[Data shown Boundary: Start]

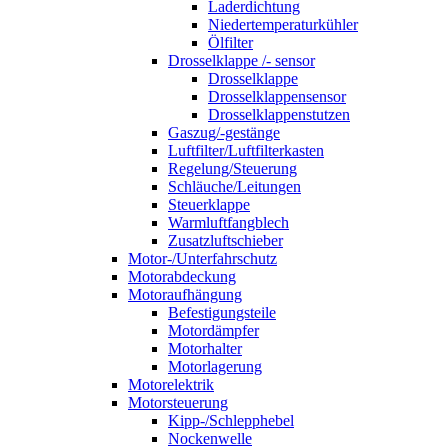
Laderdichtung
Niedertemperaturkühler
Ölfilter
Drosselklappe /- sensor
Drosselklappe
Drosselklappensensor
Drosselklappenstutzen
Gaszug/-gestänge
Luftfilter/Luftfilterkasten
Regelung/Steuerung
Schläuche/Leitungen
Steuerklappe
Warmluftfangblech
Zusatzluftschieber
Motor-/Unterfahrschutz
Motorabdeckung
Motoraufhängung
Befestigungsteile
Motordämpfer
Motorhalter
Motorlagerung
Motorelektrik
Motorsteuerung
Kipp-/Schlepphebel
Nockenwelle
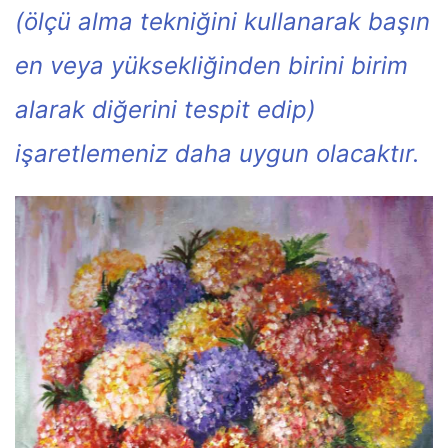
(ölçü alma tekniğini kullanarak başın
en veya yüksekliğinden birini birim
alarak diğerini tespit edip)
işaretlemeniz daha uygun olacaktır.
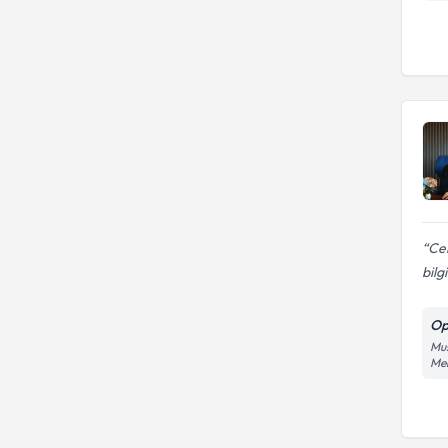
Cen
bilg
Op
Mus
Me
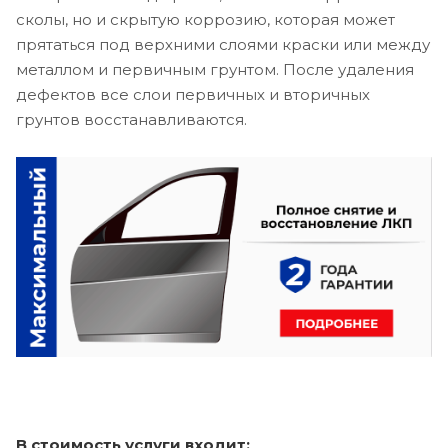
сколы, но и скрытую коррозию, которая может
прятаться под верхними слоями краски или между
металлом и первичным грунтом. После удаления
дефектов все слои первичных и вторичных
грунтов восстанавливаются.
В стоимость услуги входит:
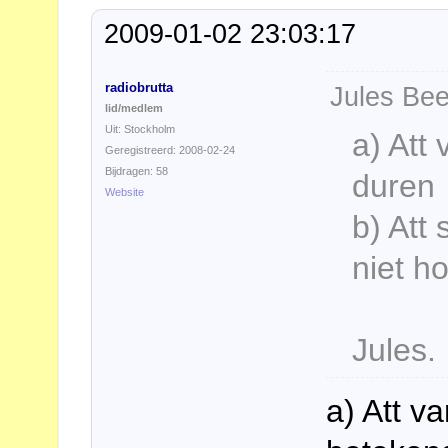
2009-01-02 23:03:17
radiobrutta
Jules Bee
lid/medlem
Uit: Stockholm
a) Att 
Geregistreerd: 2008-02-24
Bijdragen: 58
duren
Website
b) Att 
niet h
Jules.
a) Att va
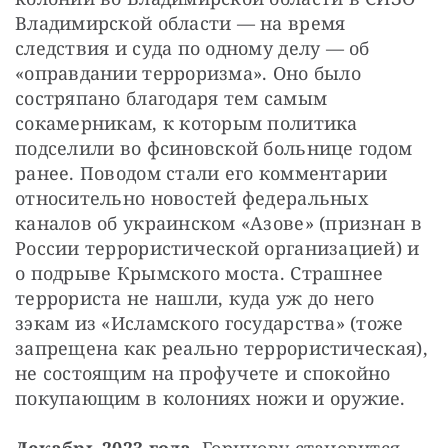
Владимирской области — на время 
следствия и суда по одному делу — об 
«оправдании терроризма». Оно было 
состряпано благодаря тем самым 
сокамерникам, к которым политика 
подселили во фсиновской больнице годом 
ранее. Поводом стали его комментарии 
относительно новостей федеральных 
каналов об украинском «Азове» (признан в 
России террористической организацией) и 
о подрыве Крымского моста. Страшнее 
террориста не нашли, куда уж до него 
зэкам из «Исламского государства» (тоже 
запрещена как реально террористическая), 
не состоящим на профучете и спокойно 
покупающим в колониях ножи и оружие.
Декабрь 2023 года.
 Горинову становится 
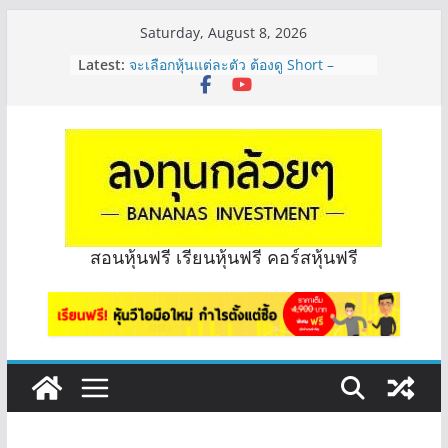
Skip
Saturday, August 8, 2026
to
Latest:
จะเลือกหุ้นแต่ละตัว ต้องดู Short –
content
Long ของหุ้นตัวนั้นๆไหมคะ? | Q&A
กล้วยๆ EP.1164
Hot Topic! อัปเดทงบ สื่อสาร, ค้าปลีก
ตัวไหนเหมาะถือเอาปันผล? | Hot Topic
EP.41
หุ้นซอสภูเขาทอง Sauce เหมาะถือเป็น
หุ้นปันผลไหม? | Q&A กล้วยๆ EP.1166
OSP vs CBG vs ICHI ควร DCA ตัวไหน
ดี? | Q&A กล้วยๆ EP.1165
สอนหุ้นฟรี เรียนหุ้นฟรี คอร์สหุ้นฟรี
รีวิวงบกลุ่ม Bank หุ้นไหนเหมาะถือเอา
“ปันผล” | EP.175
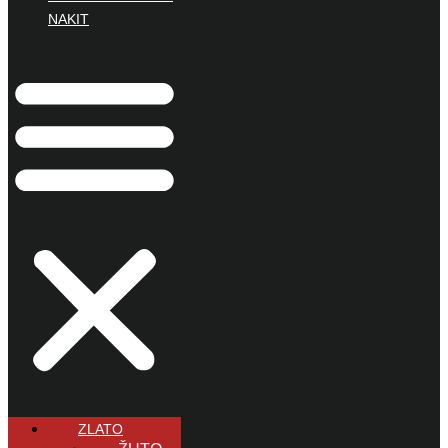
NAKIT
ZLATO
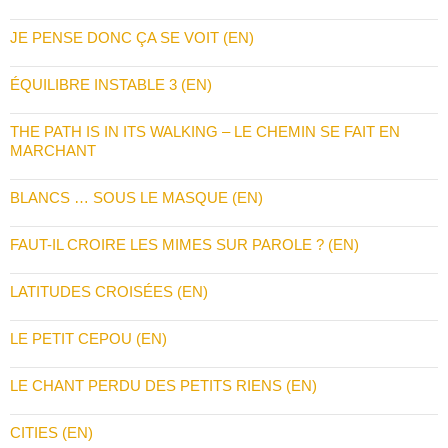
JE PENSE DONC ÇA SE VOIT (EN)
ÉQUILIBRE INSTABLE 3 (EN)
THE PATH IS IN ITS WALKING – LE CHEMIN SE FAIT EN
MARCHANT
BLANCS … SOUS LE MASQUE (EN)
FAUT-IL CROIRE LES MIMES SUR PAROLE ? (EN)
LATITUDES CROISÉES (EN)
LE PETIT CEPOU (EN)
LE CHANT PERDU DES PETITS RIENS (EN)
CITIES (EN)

[Data shown Boundary: End]

◆ **To do**:
Copy exactly what appears in the entries, beginning with the first line and ending with the line that has "ดี? | Q&A กล้วยๆ EP.1165", but not the pictures.

◆ **Solution for this exercise**:
Laderdichtung
Niedertemperaturkühler
Ölfilter
Drosselklappe /- sensor
Drosselklappe
Drosselklappensensor
Drosselklappenstutzen
Gaszug/-gestänge
Luftfilter/Luftfilterkasten
Regelung/Steuerung
Schläuche/Leitungen
Steuerklappe
Warmluftfangblech
Zusatzluftschieber
Motor-/Unterfahrschutz
Motorabdeckung
Motoraufhängung
Befestigungsteile
Motordämpfer
Motorhalter
Motorlagerung
Motorelektrik
Motorsteuerung
Kipp-/Schlepphebel
Nockenwelle
(ölçü alma tekniğini kullanarak başın
en veya yüksekliğinden birini birim
alarak diğerini tespit edip)
işaretlemeniz daha uygun olacaktır.
Cen
bilg
Op
Mus
Me
сколы, но и скрытую коррозию, которая может
прятаться под верхними слоями краски или между
металлом и первичным грунтом. После удаления
дефектов все слои первичных и вторичных
грунтов восстанавливаются.
В стоимость услуги входит:
2009-01-02 23:03:17
radiobrutta
Jules Bee
lid/medlem
Uit: Stockholm
a) Att 
Geregistreerd: 2008-02-24
Bijdragen: 58
duren
Website
b) Att 
niet h
Jules.
a) Att va
Владимирской области — на время 
следствия и суда по одному делу — об 
«оправдании терроризма». Оно было 
состряпано благодаря тем самым 
сокамерникам, к которым политика 
подселили во фсиновской больнице годом 
ранее. Поводом стали его комментарии 
относительно новостей федеральных 
каналов об украинском «Азове» (признан в 
России террористической организацией) и 
о подрыве Крымского моста. Страшнее 
террориста не нашли, куда уж до него 
зэкам из «Исламского государства» (тоже 
запрещена как реально террористическая), 
не состоящим на профучете и спокойно 
покупающим в колониях ножи и оружие.
Декабрь 2023 года.
 Горинову становится 
Skip
Saturday, August 8, 2026
to
Latest:
จะเลือกหุ้นแต่ละตัว ต้องดู Short –
content
Long ของหุ้นตัวนั้นๆไหมคะ? | Q&A
กล้วยๆ EP.1164
Hot Topic! อัปเดทงบ สื่อสาร, ค้าปลีก
ตัวไหนเหมาะถือเอาปันผล? | Hot Topic
EP.41
หุ้นซอสภูเขาทอง Sauce เหมาะถือเป็น
หุ้นปันผลไหม? | Q&A กล้วยๆ EP.1166
OSP vs CBG vs ICHI ควร DCA ตัวไหน
ดี? | Q&A กล้วยๆ EP.1165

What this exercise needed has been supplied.